The main conclusion of Solow’s analysis is that “when production takes place under the usual neo-classical conditions of variable proportions and constant returns to scale, no simple proposition between natural and warranted rates of growth is possible. There may not be any knife-edge. The systems can adjust to any given rate of growth of labour force and eventually approach a state of steady proportional expansion.”

Theoretical and Practical Importance of the Solow’s Model:

Solow model is neo-classical in character, and it is evident from Solow’s own comments: “I have been deliberately as neo-classical as you can get.” Solow’s model is a synthesis of the classical and modern views. This model retains the basic assumptions of the classical model i.e., existence of full employment and perfect competition etc. and removes the difficulties and rigidities associated with the post- Keynesian growth analysis. Thus, it is a full-employment model which at the same time attempts to maintain the conditions of steady growth.

The model has its practical importance. It seeks to maintain full-employment through choice of the appropriate technique. The various routes to full-employment via fiscal, monetary and population policies, leaves the nation some leeway to choose whether it wants high employment with high capital investment (rapid growth and low consumption) or the reverse or some mixture of both. An important advantage of this model of growth is that it provides a theoretical apparatus of exploring these practical possibilities.

Criticism of the Solow’s Model:

The objections raised against the Solow model over the years have to be classified into three categories represented by the Modern Cambridge School, Ryuzo Sato, and Robert Eisner.

1. The Modern Cambridge School. This school comprises of economists notably Mrs. Robinson, Kaldor and Pasinetti. These economists attacked the realism of Solow’s assumptions. The main objection against Solow’s model has been its empirical validity.

The Cambridge economists mention the following objections specifically:

(a) There is no investment function which depends upon profit rate.

(b) The theory does not explain the pace and direction of technical progress.

(c) The marginal productivity theory of distribution (basis of Solow theory) is “all non-sense”. It is suggested that marginal productivity theory of distribution should be replaced by “a Keynesian theory of distribution”.

(d) The theory assumes variable capital-labour ratio.
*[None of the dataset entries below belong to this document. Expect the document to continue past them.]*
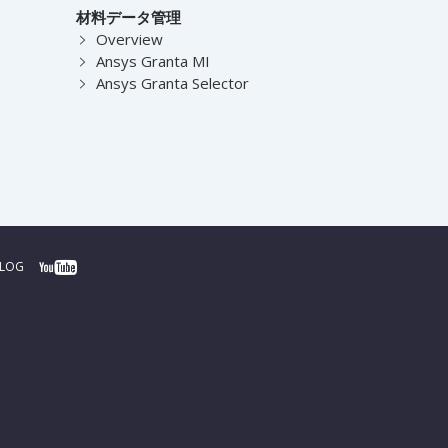
材料データ管理
Overview
Ansys Granta MI
Ansys Granta Selector
BLOG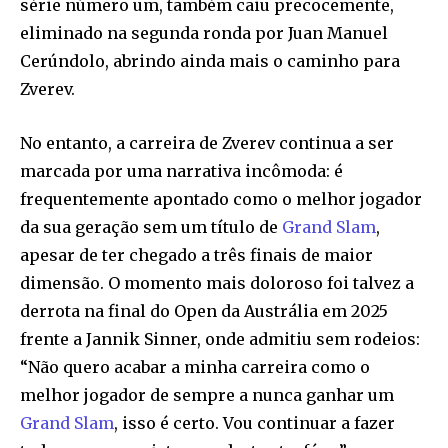
série número um, também caiu precocemente,
eliminado na segunda ronda por Juan Manuel
Cerúndolo, abrindo ainda mais o caminho para
Zverev.
No entanto, a carreira de Zverev continua a ser
marcada por uma narrativa incômoda: é
frequentemente apontado como o melhor jogador
da sua geração sem um título de
Grand Slam
,
apesar de ter chegado a três finais de maior
dimensão. O momento mais doloroso foi talvez a
derrota na final do Open da Austrália em 2025
frente a Jannik Sinner, onde admitiu sem rodeios:
“Não quero acabar a minha carreira como o
melhor jogador de sempre a nunca ganhar um
Grand Slam
, isso é certo. Vou continuar a fazer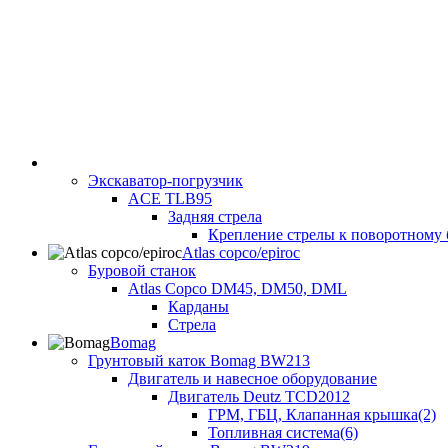
Экскаватор-погрузчик
ACE TLB95
Задняя стрела
Крепление стрелы к поворотному 
Atlas copco/epiroc
Буровой станок
Atlas Copco DM45, DM50, DML
Карданы
Стрела
Bomag
Грунтовый каток Bomag BW213
Двигатель и навесное оборудование
Двигатель Deutz TCD2012
ГРМ, ГБЦ, Клапанная крышка(2)
Топливная система(6)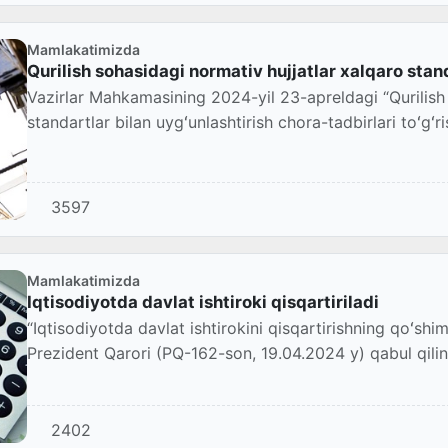
Mamlakatimizda
Qurilish sohasidagi normativ hujjatlar xalqaro stand
Vazirlar Mahkamasining 2024-yil 23-apreldagi “Qurilish 
standartlar bilan uygʻunlashtirish chora-tadbirlari toʻgʻr
3597
Mamlakatimizda
Iqtisodiyotda davlat ishtiroki qisqartiriladi
“Iqtisodiyotda davlat ishtirokini qisqartirishning qoʻshim
Prezident Qarori (PQ-162-son, 19.04.2024 y) qabul qilin
2402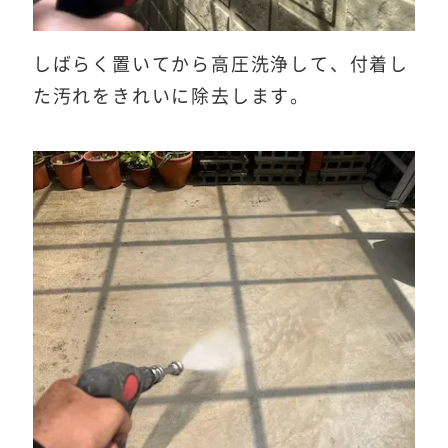
しばらく置いてから高圧洗浄して、付着し
た汚れをきれいに除去します。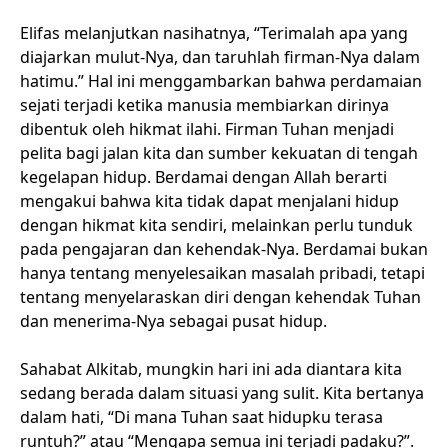
Elifas melanjutkan nasihatnya, “Terimalah apa yang
diajarkan mulut-Nya, dan taruhlah firman-Nya dalam
hatimu.” Hal ini menggambarkan bahwa perdamaian
sejati terjadi ketika manusia membiarkan dirinya
dibentuk oleh hikmat ilahi. Firman Tuhan menjadi
pelita bagi jalan kita dan sumber kekuatan di tengah
kegelapan hidup. Berdamai dengan Allah berarti
mengakui bahwa kita tidak dapat menjalani hidup
dengan hikmat kita sendiri, melainkan perlu tunduk
pada pengajaran dan kehendak-Nya. Berdamai bukan
hanya tentang menyelesaikan masalah pribadi, tetapi
tentang menyelaraskan diri dengan kehendak Tuhan
dan menerima-Nya sebagai pusat hidup.
Sahabat Alkitab, mungkin hari ini ada diantara kita
sedang berada dalam situasi yang sulit. Kita bertanya
dalam hati, “Di mana Tuhan saat hidupku terasa
runtuh?” atau “Mengapa semua ini terjadi padaku?”.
But for one thing, capital labour ratios are often fixed by technology. Eleven men can hardly share ten spades

(e) The separation of technical progress and capital deepening as done by Solow is rather tenuons, since the two are interdependent.

2. Ryuzo Sato contends that variation of the capital-labour ratio in reality cannot be possibly very wide. He, therefore, believed that the Harrod-Domar rigidity in factor-proportions is essentially correct. But empirical studies reveal that such objections about the nature of production function are relatively unimportant.

3. Robert Eisner criticised the Solow’ analysis. In his view, Solow did not pay adequate attention to the Keynesian difficulties, e.g., liquidity traps, downward inflexibility of wage rate, etc. Moreover, marginal product of capital may become zero at some finite capital-labour ratio. Therefore, Solow’s analysis too has limited empirical validity.


Though this model suffers from some weaknesses, yet its importance cannot be minimised. The major contribution of this model is to establish the automatic stability of neo-classical growth path through the market adjustment mechanism. The major attraction of this model lies in its sweep and simplicity. Solow’s model has been a major landmark in the history of growth economics in that it opened up the discussion of technical progress into growth models of the neo-classical variety.